Assignment: Please report every line of the listing below that has the word "Contact" in it.

========

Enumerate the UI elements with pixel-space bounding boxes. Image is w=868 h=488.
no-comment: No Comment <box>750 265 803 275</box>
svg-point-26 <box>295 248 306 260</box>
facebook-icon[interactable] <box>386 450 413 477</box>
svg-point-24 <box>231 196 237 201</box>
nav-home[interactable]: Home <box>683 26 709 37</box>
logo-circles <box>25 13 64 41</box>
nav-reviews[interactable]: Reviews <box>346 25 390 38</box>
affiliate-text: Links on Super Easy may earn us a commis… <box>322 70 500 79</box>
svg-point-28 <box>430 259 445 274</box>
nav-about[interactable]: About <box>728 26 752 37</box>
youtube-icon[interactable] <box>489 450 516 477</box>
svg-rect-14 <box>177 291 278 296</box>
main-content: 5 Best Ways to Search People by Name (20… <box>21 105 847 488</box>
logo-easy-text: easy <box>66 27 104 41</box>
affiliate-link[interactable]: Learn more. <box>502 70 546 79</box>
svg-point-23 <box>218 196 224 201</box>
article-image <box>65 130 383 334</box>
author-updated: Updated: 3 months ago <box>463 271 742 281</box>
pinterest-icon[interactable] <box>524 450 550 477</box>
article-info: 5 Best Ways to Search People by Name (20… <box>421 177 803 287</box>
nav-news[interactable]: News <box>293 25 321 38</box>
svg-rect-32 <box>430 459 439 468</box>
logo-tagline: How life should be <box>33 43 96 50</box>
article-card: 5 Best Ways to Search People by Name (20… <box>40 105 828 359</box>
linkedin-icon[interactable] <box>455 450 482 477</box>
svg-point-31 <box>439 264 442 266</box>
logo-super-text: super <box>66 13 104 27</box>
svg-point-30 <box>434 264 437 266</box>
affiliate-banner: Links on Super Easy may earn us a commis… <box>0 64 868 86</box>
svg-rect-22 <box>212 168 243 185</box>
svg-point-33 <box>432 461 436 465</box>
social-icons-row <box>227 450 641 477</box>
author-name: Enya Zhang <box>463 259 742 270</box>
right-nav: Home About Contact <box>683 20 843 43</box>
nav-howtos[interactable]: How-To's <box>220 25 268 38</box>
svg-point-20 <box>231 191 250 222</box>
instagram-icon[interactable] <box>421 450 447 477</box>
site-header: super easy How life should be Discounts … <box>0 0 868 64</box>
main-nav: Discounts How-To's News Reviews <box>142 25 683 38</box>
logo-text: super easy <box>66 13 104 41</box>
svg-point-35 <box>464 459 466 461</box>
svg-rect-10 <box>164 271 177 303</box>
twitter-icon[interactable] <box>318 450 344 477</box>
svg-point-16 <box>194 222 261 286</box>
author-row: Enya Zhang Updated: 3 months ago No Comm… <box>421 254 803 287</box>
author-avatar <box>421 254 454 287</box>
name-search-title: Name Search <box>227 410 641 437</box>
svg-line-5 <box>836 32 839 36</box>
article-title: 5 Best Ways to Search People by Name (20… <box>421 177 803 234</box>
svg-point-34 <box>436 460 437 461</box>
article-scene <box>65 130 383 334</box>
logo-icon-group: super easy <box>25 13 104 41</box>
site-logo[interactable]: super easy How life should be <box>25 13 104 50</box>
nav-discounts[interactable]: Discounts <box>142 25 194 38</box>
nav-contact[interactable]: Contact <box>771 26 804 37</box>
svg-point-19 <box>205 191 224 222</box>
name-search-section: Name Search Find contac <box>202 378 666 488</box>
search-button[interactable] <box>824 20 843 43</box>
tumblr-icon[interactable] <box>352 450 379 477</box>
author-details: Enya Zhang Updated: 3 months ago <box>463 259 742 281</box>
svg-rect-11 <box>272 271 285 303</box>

========

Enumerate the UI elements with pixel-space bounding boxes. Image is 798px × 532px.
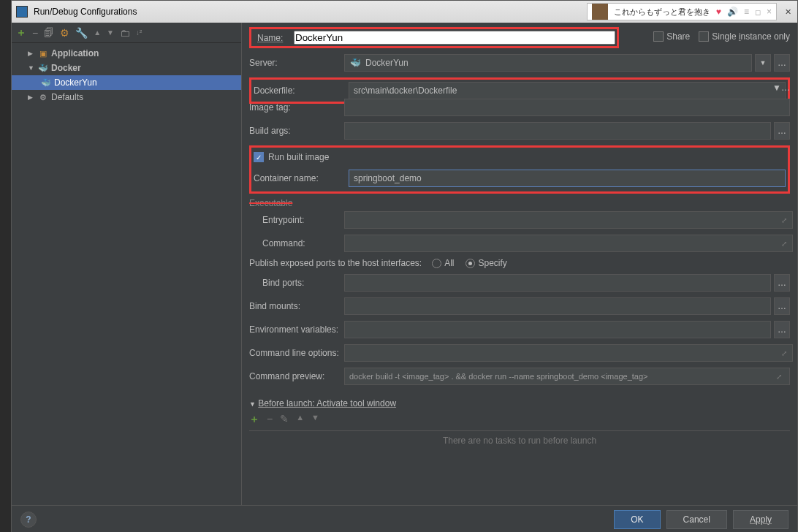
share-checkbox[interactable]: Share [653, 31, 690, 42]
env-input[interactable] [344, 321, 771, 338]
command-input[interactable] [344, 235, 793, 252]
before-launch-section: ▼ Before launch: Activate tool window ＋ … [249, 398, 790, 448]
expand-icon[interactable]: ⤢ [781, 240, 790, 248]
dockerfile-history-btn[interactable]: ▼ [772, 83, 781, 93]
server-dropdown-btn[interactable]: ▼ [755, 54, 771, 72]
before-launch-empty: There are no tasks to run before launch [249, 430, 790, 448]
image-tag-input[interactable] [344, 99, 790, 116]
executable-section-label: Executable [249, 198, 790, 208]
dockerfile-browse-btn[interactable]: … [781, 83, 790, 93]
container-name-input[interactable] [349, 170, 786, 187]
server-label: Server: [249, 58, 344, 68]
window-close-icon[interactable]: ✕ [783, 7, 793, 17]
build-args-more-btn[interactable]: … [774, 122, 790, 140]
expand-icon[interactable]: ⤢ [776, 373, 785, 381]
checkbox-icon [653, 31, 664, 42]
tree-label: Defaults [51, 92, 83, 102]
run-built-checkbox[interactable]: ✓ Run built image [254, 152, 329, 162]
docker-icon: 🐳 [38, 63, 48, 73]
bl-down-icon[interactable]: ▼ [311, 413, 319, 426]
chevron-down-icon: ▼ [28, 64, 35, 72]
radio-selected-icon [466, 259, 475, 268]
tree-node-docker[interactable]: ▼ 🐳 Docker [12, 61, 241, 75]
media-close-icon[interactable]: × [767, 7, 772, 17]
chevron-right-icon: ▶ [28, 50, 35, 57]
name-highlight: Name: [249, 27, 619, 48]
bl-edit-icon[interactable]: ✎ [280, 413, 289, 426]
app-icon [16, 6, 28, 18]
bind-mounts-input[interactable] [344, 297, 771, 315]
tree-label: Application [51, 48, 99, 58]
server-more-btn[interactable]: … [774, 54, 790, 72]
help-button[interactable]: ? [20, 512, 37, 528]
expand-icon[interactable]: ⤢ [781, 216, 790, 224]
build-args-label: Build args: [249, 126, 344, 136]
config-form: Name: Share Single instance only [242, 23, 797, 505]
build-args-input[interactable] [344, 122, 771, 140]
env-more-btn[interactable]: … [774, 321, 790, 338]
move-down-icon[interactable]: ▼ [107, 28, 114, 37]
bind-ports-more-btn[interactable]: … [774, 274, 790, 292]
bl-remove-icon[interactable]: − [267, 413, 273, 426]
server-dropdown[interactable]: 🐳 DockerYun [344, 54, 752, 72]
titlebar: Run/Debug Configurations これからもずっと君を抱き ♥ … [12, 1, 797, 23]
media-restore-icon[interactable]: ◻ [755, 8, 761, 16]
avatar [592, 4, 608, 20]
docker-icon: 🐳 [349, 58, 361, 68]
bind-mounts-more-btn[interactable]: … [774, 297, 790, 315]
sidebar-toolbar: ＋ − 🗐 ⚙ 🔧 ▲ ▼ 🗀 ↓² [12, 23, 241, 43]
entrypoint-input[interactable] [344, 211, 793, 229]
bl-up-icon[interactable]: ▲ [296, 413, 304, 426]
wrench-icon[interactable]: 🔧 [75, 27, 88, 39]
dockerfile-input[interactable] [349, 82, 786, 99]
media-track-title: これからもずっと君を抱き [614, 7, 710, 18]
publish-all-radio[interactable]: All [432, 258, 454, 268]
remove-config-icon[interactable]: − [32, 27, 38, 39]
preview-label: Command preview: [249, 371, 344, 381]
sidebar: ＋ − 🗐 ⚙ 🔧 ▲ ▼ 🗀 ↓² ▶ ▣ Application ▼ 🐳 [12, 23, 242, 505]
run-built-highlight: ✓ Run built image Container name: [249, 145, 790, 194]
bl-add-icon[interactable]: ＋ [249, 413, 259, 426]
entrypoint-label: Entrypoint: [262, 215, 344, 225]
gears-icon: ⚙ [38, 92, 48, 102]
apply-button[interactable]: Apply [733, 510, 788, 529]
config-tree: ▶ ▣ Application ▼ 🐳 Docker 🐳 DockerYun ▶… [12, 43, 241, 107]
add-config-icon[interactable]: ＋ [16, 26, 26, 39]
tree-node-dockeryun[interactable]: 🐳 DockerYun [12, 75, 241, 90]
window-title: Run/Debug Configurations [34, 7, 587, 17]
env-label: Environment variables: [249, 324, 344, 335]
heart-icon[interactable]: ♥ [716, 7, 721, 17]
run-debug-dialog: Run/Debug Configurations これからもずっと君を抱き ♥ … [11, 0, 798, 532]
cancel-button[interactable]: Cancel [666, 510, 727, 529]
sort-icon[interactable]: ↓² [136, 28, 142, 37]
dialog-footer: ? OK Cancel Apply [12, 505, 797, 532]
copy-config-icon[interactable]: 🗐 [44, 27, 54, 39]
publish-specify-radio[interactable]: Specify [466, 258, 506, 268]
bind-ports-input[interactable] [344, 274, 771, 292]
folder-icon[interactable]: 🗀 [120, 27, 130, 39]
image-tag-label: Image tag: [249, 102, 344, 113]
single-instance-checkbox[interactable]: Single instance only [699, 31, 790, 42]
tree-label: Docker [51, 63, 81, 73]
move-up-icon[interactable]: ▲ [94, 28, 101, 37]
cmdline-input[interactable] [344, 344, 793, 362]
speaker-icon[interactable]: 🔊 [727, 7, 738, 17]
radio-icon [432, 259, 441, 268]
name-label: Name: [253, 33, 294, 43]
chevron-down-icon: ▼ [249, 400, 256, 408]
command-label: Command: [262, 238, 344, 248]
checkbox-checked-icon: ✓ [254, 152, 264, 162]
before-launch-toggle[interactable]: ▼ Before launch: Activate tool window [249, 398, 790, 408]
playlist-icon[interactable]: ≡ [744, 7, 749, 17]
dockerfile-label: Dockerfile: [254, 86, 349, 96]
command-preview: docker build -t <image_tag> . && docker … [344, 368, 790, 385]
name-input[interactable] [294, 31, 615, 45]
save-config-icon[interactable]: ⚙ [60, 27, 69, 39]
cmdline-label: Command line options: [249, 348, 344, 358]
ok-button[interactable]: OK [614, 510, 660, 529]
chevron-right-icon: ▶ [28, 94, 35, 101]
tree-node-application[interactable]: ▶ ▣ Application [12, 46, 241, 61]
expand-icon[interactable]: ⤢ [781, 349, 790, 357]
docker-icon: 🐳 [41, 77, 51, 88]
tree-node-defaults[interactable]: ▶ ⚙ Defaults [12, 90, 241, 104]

========

Solution for this exercise:
right-nav: Home About Contact <box>683 20 843 43</box>
nav-contact[interactable]: Contact <box>771 26 804 37</box>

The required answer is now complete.